В работах Карпова, переводчика с латинского и главного дьяка Посольского приказа на протяжении тридцати с лишним лет, прослеживается еще более глубокое восприятие классической культуры. Он стремился писать «гомеровым словом» в манере изящной, грамотной, «не варварски»[299]. Несколько сохранившихся его сочинений обнаруживают тонкость ума, равно как и значительное мастерство стиля, чувство юмора и заботу об общественной нравственности[300]. Последнее граничило в Московии с подрывной деятельностью, поскольку подводило его к заключению, что законы морали превыше воли суверена. Он был едва ли не единственным в то время, кто выступал за разделение сфер ведения гражданских и церковных властей, а также за то, что справедливость в человеческом обществе должна стать моральным императивом и практической необходимостью. Одной монашеской добродетели «долготерпения» недостаточно для гражданского общества, которое разрушится, если в нем не будет закона и порядка. Закон, однако, не подкреплялся террором, как это имело место в трудах Пересветова. Рука об руку со справедливостью должно идти милосердие, поскольку «милость бо без правды малодушество есть, а правда без милости мучительство есть»[301].
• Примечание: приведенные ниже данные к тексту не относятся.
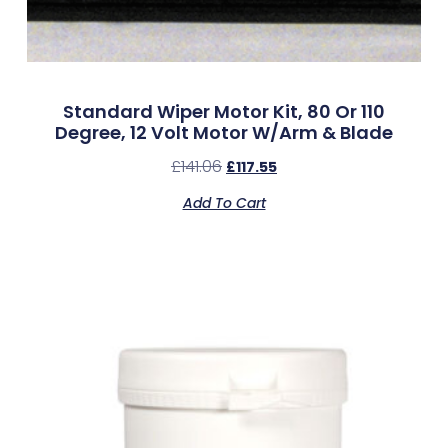
Standard Wiper Motor Kit, 80 Or 110
Degree, 12 Volt Motor W/Arm & Blade
£
141.06
£
117.55
Add To Cart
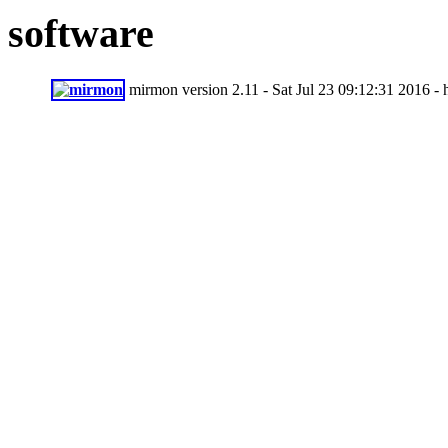
software
mirmon version 2.11 - Sat Jul 23 09:12:31 2016 -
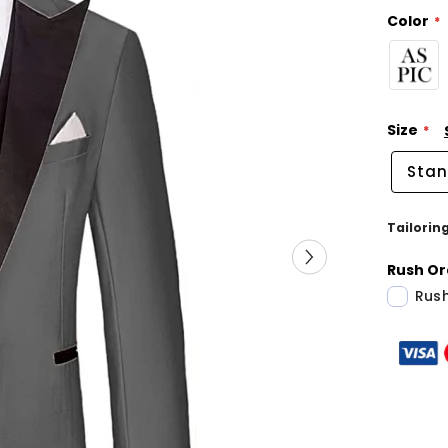
Color
Size
Stan
Tailorin
Rush Or
Rush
Карпов в духе того времени обращается к теории предопределенности истории, но стиль его ироничен, а выводы пессимистичны. Человек пришел от примитивного природного закона через заповеди Моисея к христианскому закону милосердия, но люди, живущие под этим законом, им не живут. Торжествуют жадность и любострастие, и без взятки в современной Московии не стали бы слушать даже первых апостолов.